Want a silver florescent X-Filey guitar pick that is money in Canada?

Well, today is your lucky day.

I am flabbergasted.

I usually think of our friends to the North as being the level-headed, practical, sane people. But I guess every so often they have a need to do something outrageous.
you just KNOW that this coin is going to end up with an embarrassing nickname, like “loonies” or “twonies”.
“I’m going to pay for it in SaucerDollars”

“Do you have change for a UFOcoin?”

Oy. How to Embrace the Stupid Collectibilty Angle 101.

As a guitarist, I’d try that. I bet folks like Billy Gibbons and Brian May, who use coins for picks, would try ‘em!

To be fair, making weird small metal objects and calling them “coins” (even though they sell for much more than their face value) is a popular thing these days. (That is just a sampling, there are plenty more.)

Also, a few years back Canada released a fancy quarter (this time actually a circulating coin) that caused a bit of a kerfuffle in the US over people thinking it was a surveillance device.

And now I’ve been down an interesting rabbit hole. Another news story about the UFO coin included a photo of it in a group with other coins, including a smaller coin with a “native-looking” frog illustration and looked like it might possibly be made of wood. Some googling showed it to actually be gold (which I couldn’t tell from the low-resolution photo.) But in searching for “Canada frog coin” I first came to a series of 3-D coins with tiny glass figures of animals attached to them. I like those and the dinosaur image ones. And folklore. But I suspect that CalMeacham will most appreciate the comic book coins.

(tr;dl: I wish that I had a lot of money so that I could buy a lot of money.)

I was completely unaware of this. It’s like all those “black blot” stamps from back when I was a kid, those gadgety stamps never intended to be used to mail things, with lenticular 3D images on the surface, or printed on steel foil, or the like, issued solely so that amateur collectors would buy them and salt them away in their collections. Only now they’re doing it with money.

Good luck finding a vending machine that’ll take your guitar-shaped coin.

Black Blots:

They only minted 4000 and they are already sold out. :mad:

Leapin’ Lizards!

(If you don’t mind my mixing comic metaphors)

After that last post I did some more digging around in the Canadian coins. How about a commemoration of one of their most famous citizens?

Actually, Canada’s pretty well known for funky commemorative coins, including my personal favourite, the prehistoric critters with glow in the dark skelingtons.

The Royal Canadian mint is the actual manufacturer for quite a few ‘collectable’ coins for various countries- the dinky places that commission 'em often don’t have a mint at all- it’s not that surprising that they make some for their own country as well. Especially as mugs will buy 'em for crazy prices. You do wonder why they bother printing the ‘25 cents’ crap on at all though; should just print a link to some collector site to check the current price.

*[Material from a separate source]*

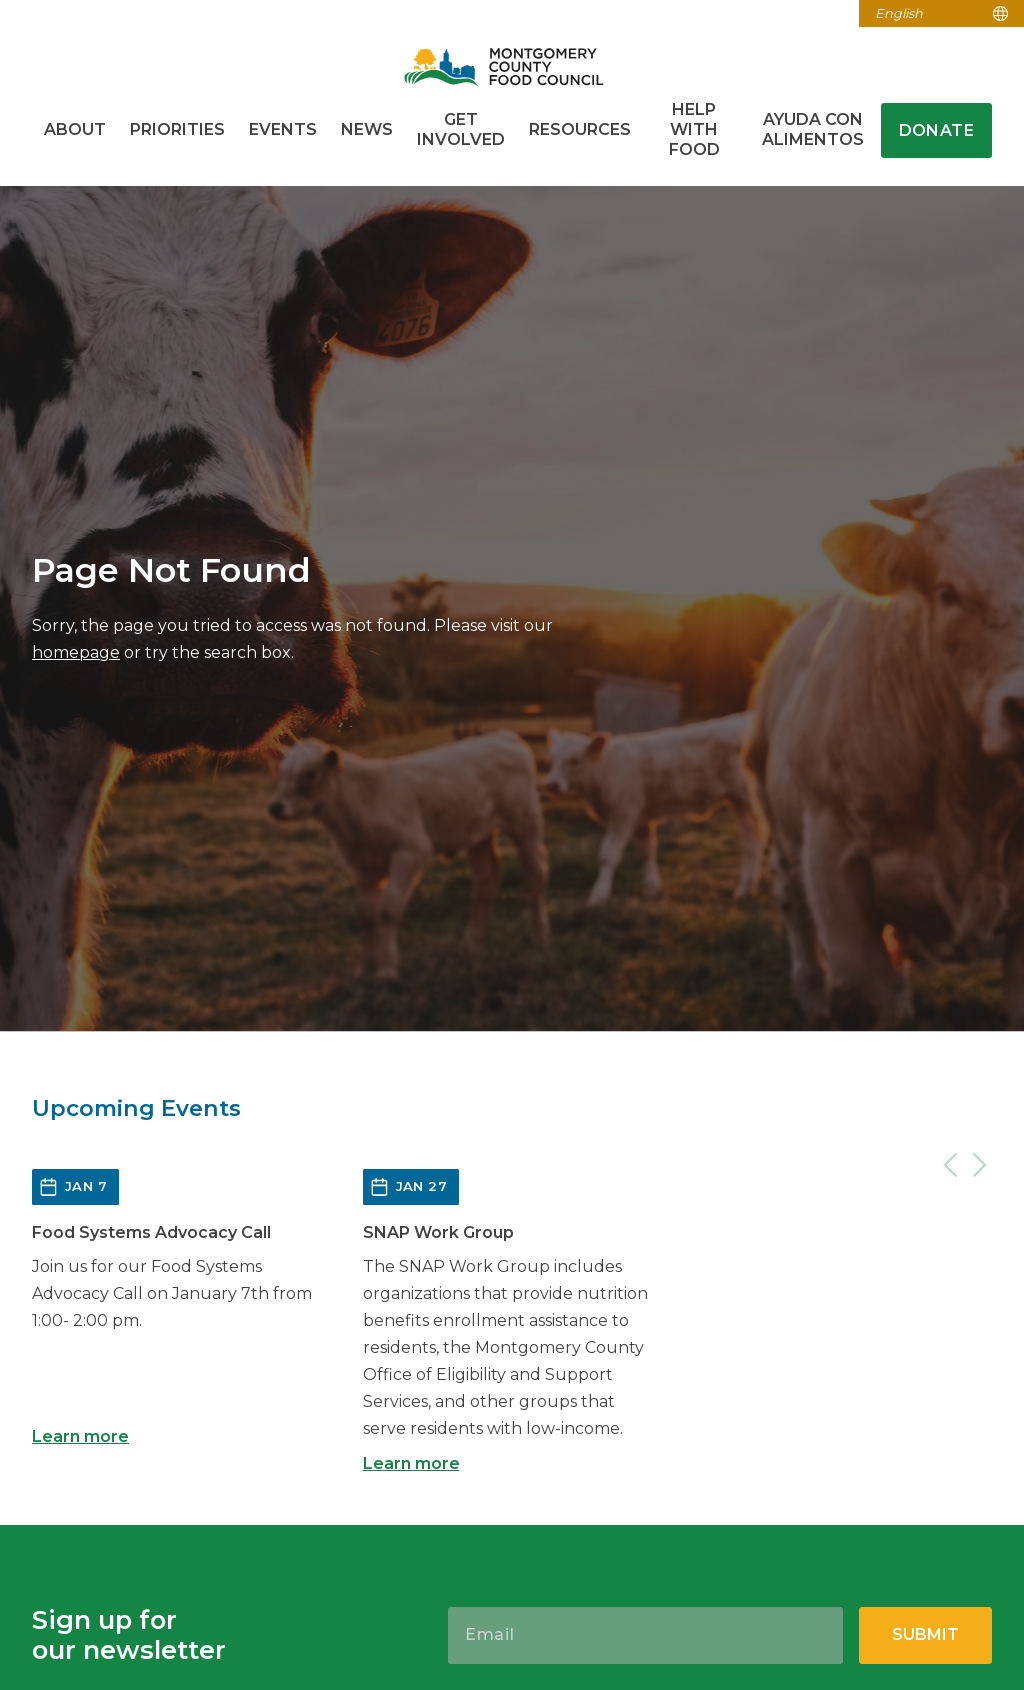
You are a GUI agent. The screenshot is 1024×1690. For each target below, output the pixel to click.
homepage (76, 652)
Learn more (80, 1436)
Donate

The RCM will make absolutely any coin you can possibly think of in an effort to make a buck. they will make any shape, any color, commemorating anything, in any denomination if they think they can sell five thousand of them to hungry collectors. And they almost always can.

If you can’t think of a gift for so and so and want to get them something that says “I spent money on a gift for you and trust me, no one else got you this,” hie thee to the Royal Canadian Mint website 'cause those bad boys have your back.

Sold out? Drat. I was hoping they’d have change for my million-dollar coin.

Guess I’ll have to go back to the glow-in-the-dark toonies.